Вячеслав Иванович встал на колени, его лыжная шапочка валялась рядом, а черные, слегка вьющиеся волосы растрепались, и без привычного пробора он сразу стал похож на мальчишку. И она уже не могла, не умела, чтобы не смотреть на этого человека, не видеть его смеющихся глаз, и впервые сама потянулась к нему и поцеловала в самые губы, неумело притиснувшись к ним зубами.
И вновь они словно бы плыли над громадным снежным полем, что-то веселое крича друг другу, одни во всем мире, каждый наедине с другим и вместе — наедине с собой. И деревенька, эта чудная сказка, становилась все ближе, и они торопились к ней, как торопятся домой.
А потом они сидели в просторной деревенской избе, пили чай с липовым медом и слушали седобородого, с хитрыми, умными глазами старика.
— Мой отец в нашенские места вторым сплавом пришел,— живо рассказывал старик,— а это когда было? Это, дай бог памяти, за царя Панька, когда земля была тонька. Вот он и притопал сплавом вначале по Шилке, а потом ужо и по Батюшко-Амуре. Родом-то мы из забайкальских казак будем...
Говорил и говорил словоохотливый старик, а они мало слушали его, счастливые тем, что хоть одна живая душа — свидетель их любви. И каждую минуту хотелось им прервать старика и рассказать ему свою повесть, у которой все было началом и все было концом.
— Давно ли женаты? — прервал вдруг старик себя,— нет, должно быть, недавно,— сам же себе и ответил.— А я вижу, вы все милуетесь. Ну и в добрый час. А я вам сейчас постельку спроворю, вот вы у меня славненько и переспите.
Старик был огромный, с круглыми коричневыми ладонями и белой головой. Когда он разговаривал, казалось, что в комнате катают в пустой бочке булыжник, а взял в руки простыни, и они в его руках были не более столовых салфеток.

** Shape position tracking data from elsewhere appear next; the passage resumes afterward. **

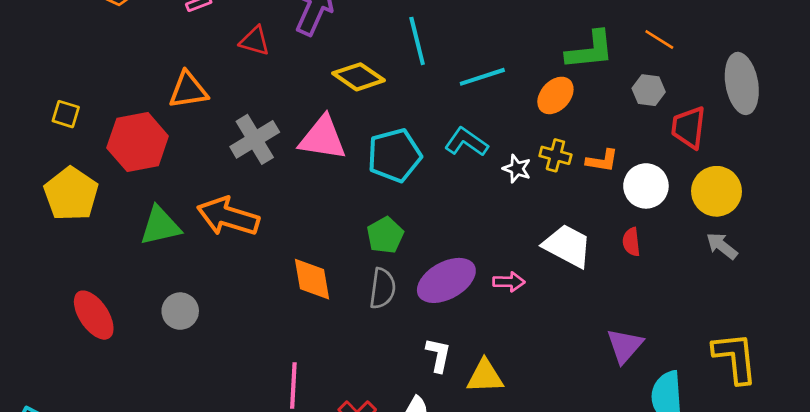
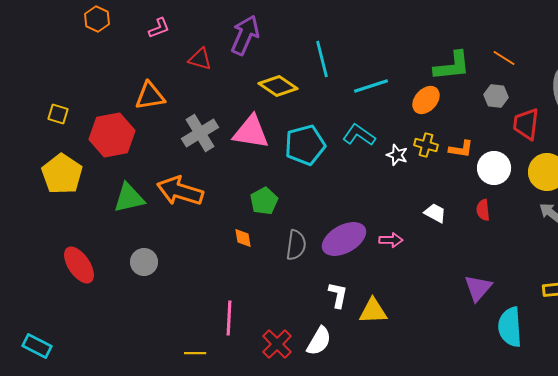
green pentagon: (385, 235) -> (264, 201), moved
white trapezoid: (567, 246) -> (435, 213), size x0.6
orange diamond: (312, 279) -> (243, 238), size x0.6

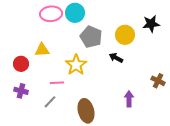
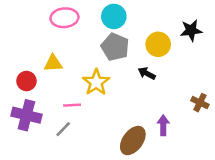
cyan circle: (75, 13) -> (114, 16), moved
purple cross: (21, 91) -> (26, 115), size x1.6
brown ellipse: (86, 111) -> (133, 141), moved, turned 50

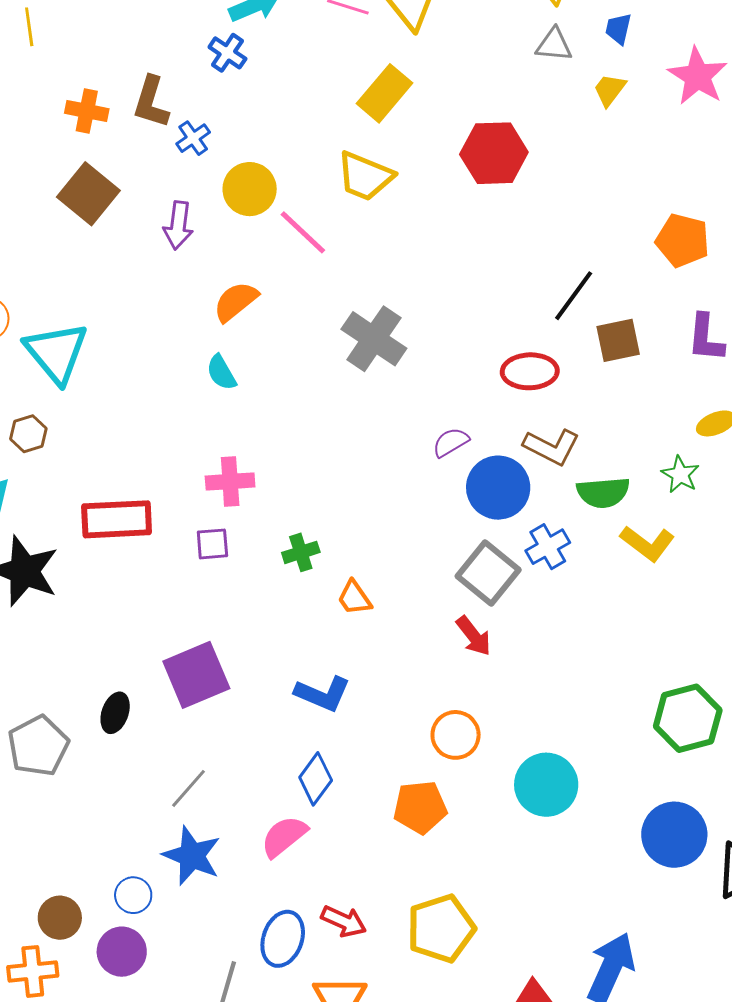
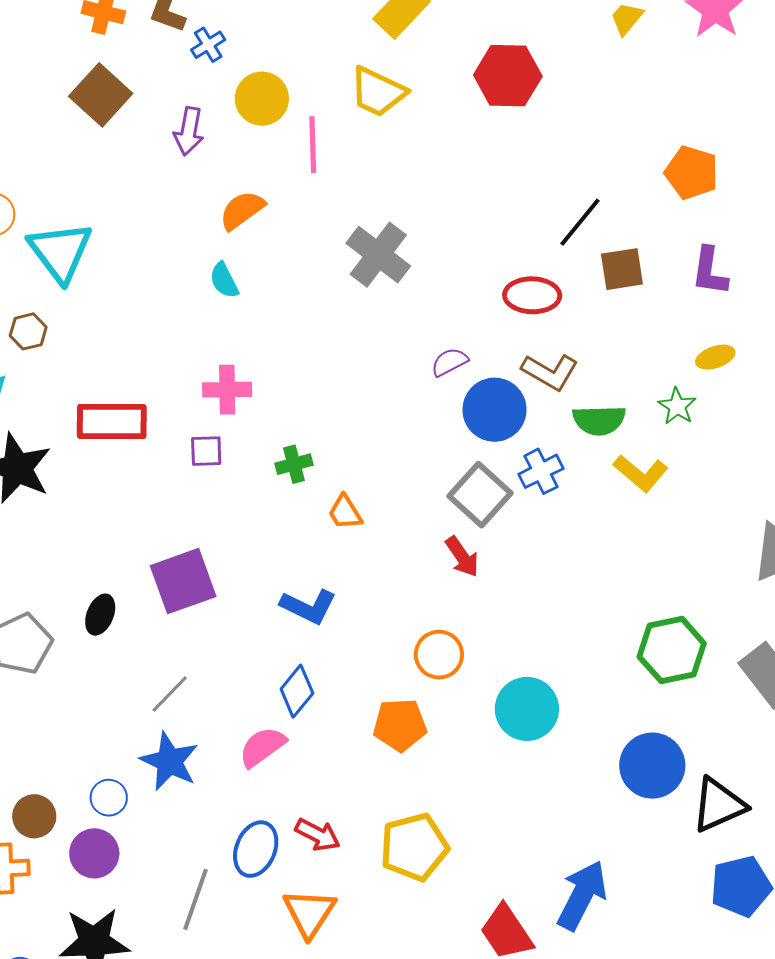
pink line: (303, 232) -> (313, 145), turned 42

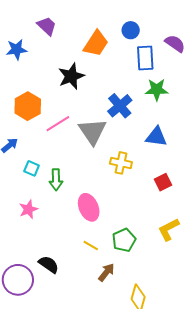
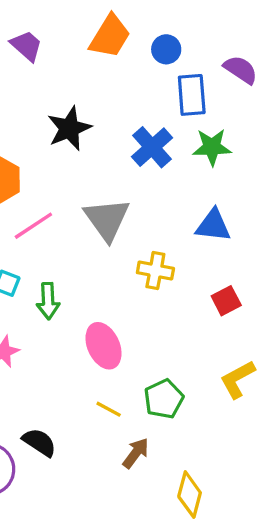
orange trapezoid: (96, 43) -> (110, 36), moved
blue cross: (120, 106) -> (152, 147), moved
pink line: (58, 124) -> (33, 226), moved

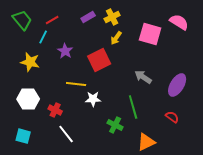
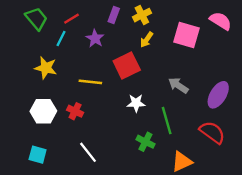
purple rectangle: (88, 17) -> (114, 15), turned -40
purple star: (65, 51) -> (95, 38), moved
yellow line: (76, 84) -> (90, 82), moved
white star: (93, 99) -> (136, 103), moved
red cross: (55, 110) -> (75, 111), moved
red semicircle: (172, 117) -> (212, 132), size x1.6

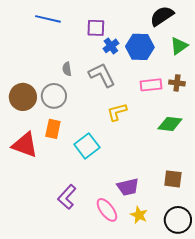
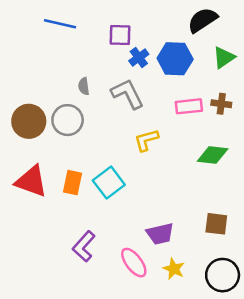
orange rectangle: (53, 129) -> (73, 183), moved

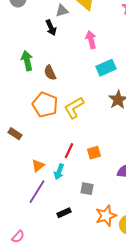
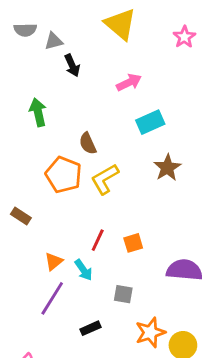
gray triangle: (62, 11) -> (54, 41), moved
pink arrow: (91, 40) -> (129, 82), turned 78
brown semicircle: (50, 73) -> (88, 143), moved
cyan arrow: (59, 172) -> (83, 270), turned -56

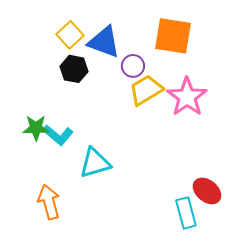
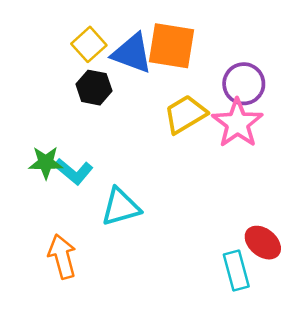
orange square: (173, 36) -> (171, 46), moved
purple circle: (133, 66) -> (244, 84), moved, size x1.4

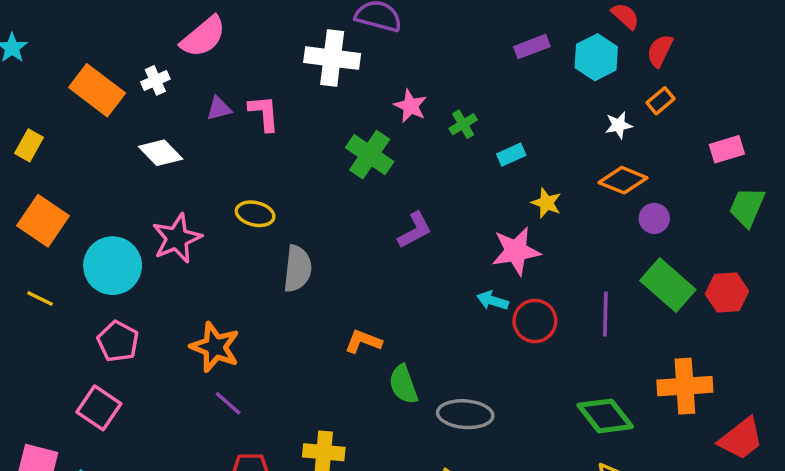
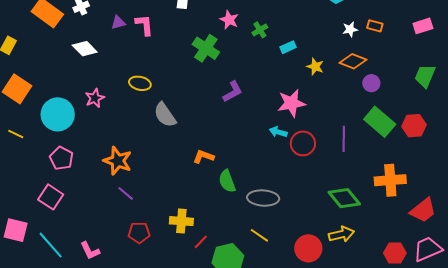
orange rectangle: (661, 101) -> (375, 26), moved, turned 56
pink rectangle: (727, 149) -> (423, 26), moved
yellow star: (546, 203) -> (315, 67), moved
pink star: (177, 238) -> (95, 98), size x0.7
gray semicircle: (297, 269) -> (165, 115), turned 140

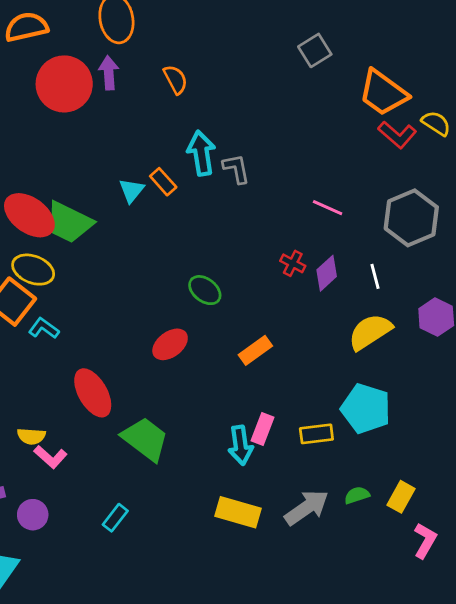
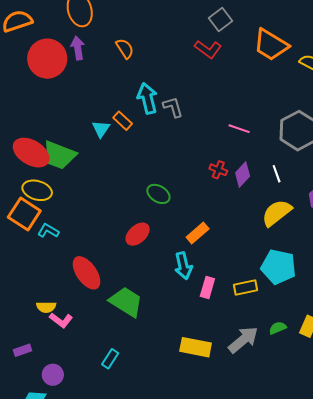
red L-shape: (397, 135) -> (208, 49), moved
cyan arrow: (240, 445) -> (183, 266), moved
purple circle: (33, 515) -> (53, 375), moved

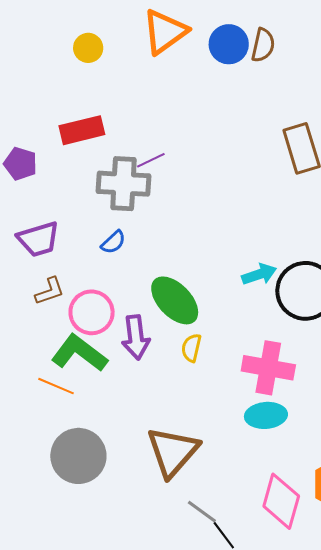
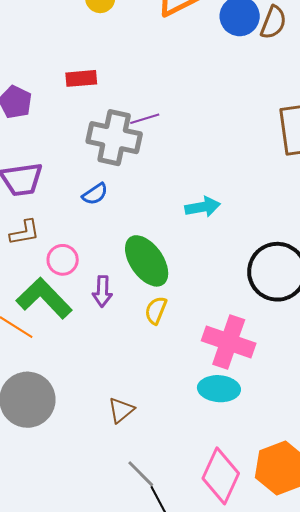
red rectangle: (82, 130) -> (81, 78), size x0.7
cyan arrow: (259, 274) -> (203, 207), moved
pink circle: (92, 312) -> (63, 260), size x0.7
purple arrow: (136, 337) -> (102, 291), size x0.7
brown triangle: (173, 452) -> (121, 410), size x0.5

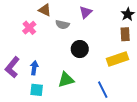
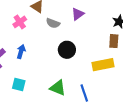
blue arrow: (34, 68) -> (21, 52), moved
green triangle: (66, 80) -> (58, 88), moved, turned 30

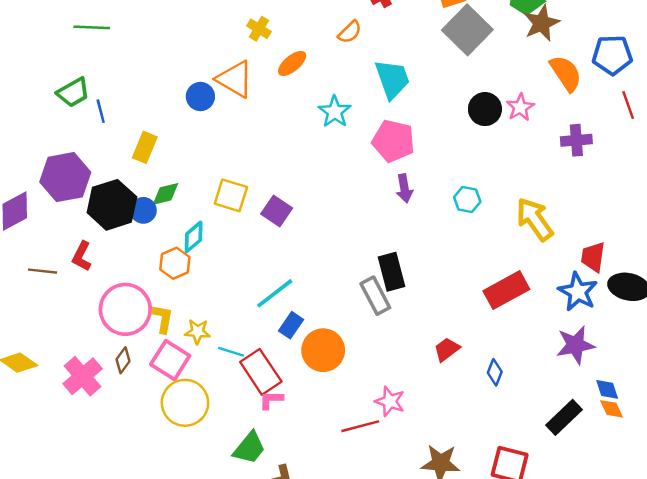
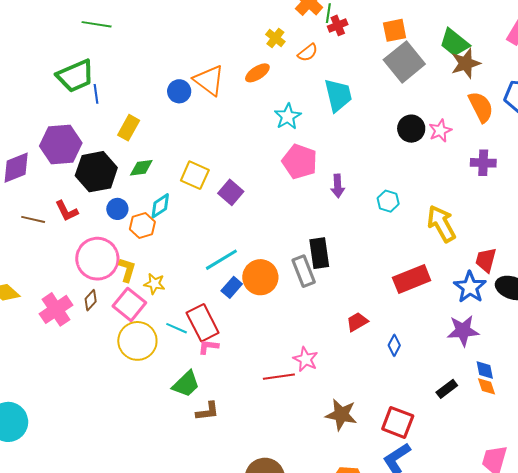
yellow cross: (259, 29) -> (275, 38), moved
green trapezoid: (73, 92) -> (75, 76), size x1.4
pink pentagon: (393, 141) -> (300, 162), moved
blue circle: (143, 210) -> (117, 209), moved
red L-shape: (82, 256) -> (67, 211), turned -60
orange circle: (323, 350) -> (260, 277), moved
cyan line: (231, 352) -> (177, 328), moved
black rectangle: (564, 417) -> (447, 389), size x0.7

— Сношка старается,— объяснил им старик,— я-то дома — редкий гость, все больше по тайге привычный шастать. А вернусь — порядок в доме люблю. Они-то отделились, еще третьего года съехали...
И опять они забывали про старика, смотрели друг на друга и заговорщицки улыбались, лишь двое зная об этом заговоре от всего остального мира. И старик, все подмечая, все слишком хорошо зная по себе, добродушно усмехался в седую бороду.
— А вы? — запоздало вспомнили они про старика, наматывающего громадную портянку на громадную ногу.
— И мы не слоны,— ответил старик, — в тайге не потеряемся. Нам абы печь, да на че лечь. Ну, хорошего вам.
А они еще долго сидели за столом, зная, что их ждет постель и что каждую минуту можно пройти за занавеску и лечь на свежие простыни под теплое одеяло, и сознательно удлиняли, отодвигали это мгновение, потому что и так им было слишком хорошо. И уже казалось, что лучше не может быть никогда. Но они ошибались, потому что ночью им было еще лучше, и они лежали, тесно прижавшись друг к другу, и уже не глазами, а всем своим телом, всем существом своим ощущали беспредельное родство.